FTC’s longer-term strategy regarding CBD advertising claims remains to be seen.
Cleland said firms promoting CBD products for COVID-19 are relatively small compared to businesses FTC is accustomed to dealing with. He explained his agency needs to consider whether a “comprehensive enforcement program” should include using more warning letters as an initial strike or whether FTC should devote additional resources to enforcement.
“We are always evaluating our compliance tools to make sure we are using our resources efficiency and effectively,” Cleland added in a follow-up email through a spokesman. “Going forward, we will [bring] enforcement cases when such actions are warranted. We may also consider using warning letters, particularly when it appears that a firm may be small and the violations do not appear to be intentional.”
While FDA and FTC have teamed up on CBD warning letters, they often have distinct concerns. “FTC isn’t as much worried about the legality [of the ingredient]," said Dan Fabricant, Ph.D., president and CEO of NPA, in an interview. " They’re worried about, ‘Can you substantiate the claims?’ And I think that’s where they’re going to dig in."
Fabricant underscored the importance of clinical trials or other science to evaluate whether a CBD-containing supplement works as advertised.
“If you’re saying ‘helps with memory,’ have you done … memory tests on people who use it and don’t use it?" he asked.
CBD marketers were among companies targeted by FTC for making unsubstantiated advertising claims related to COVID-19, and several of those firms have received joint warning letters from FDA and FTC.
“All of those companies are in compliance at this point,” Cleland disclosed during The Big Natural. “They’ve stopped making the violative claims.”
Cleland said his agency has been extremely successful achieving compliance in response to COVID-19-related warning letters. The compliance rate, he explained, is perhaps as high as 98%.
“A lot of these companies are saying, ‘I didn’t mean to violate the law. I didn’t know,’” the FTC official said. “Whether they did or didn’t know, I don’t know. But once they’re tapped on the shoulder, they seem to want to come into compliance very quickly. And as long as that continues … I think we’ll continue using warning letters.”
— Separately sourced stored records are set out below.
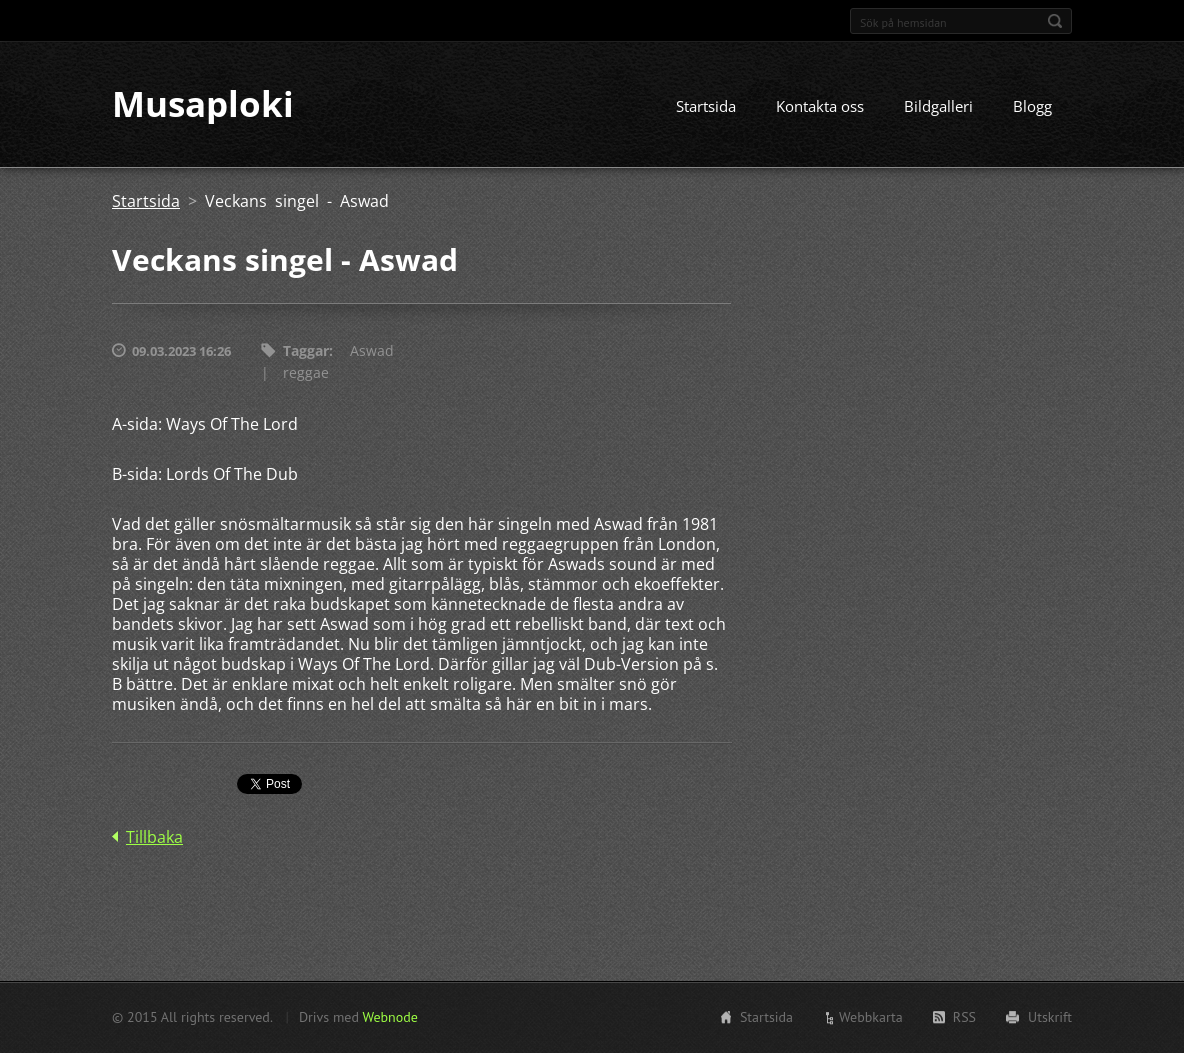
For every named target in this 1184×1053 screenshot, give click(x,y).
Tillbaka (154, 838)
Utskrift (1050, 1017)
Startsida (706, 107)
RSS (964, 1017)
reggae (306, 373)
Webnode (389, 1017)
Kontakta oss (820, 107)
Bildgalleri (938, 107)
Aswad (372, 351)
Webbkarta (871, 1017)
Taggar (306, 351)
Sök (1055, 21)
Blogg (1032, 107)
In situations where companies fail to comply after getting a warning letter, the agency has gone to court. For instance, in a case involving Whole Leaf Organics, FTC proceeded immediately to enforcement action and did not send a warning letter because the firm had failed to comply in response to a previous warning letter from FDA, Cleland explained. In a Nov. 22, 2019 warning letter to Whole Leaf Organics, FDA alleged the company was making claims that rendered its CBD products unapproved new drugs.
FTC in April filed an administrative complaint as well as a lawsuit in the U.S. District Court for the Central District of California to enjoin Marc Ching from marketing a supplement called Thrive to treat COVID-19. Ching, also doing business as Whole Leaf Organics, also was marketing CBD products to treat cancer. He agreed to settle both complaints.
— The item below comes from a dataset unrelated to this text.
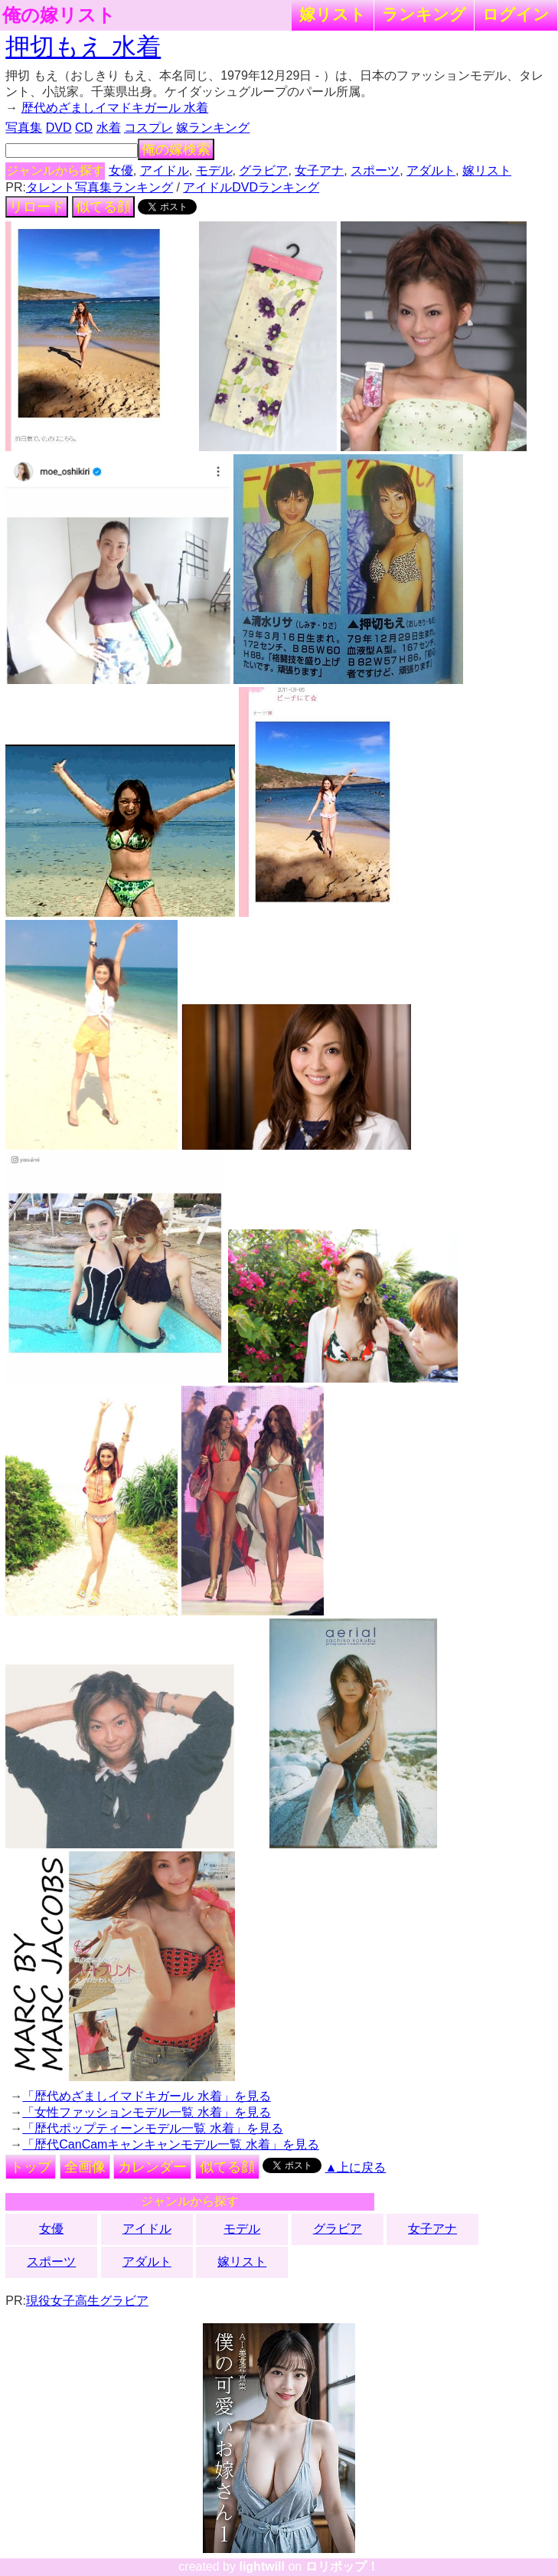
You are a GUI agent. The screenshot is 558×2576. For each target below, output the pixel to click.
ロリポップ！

“In cases where the FDA or the FTC does not obtain compliance with those warning letters, both agencies are willing and able to bring enforcement actions, and we intend to do so,” Cleland said.
Immune support claims
During his presentation, Cleland also addressed common claims related to COVID-19 that have captured the attention of federal regulators.
“The most common claim that we’ve seen in this area starts out with the premise that the best defense against COVID is a strong immune system,” he said.
He observed firms are creating the impression that an immune support product will prevent a person “from either getting COVID, or if they get COVID, from having severe adverse reactions to the disease.
“If you’re making this kind of claim and the FTC or FDA takes notice of it, you’re extremely likely to get … at least a warning letter from one or both of the agencies,” Cleland revealed.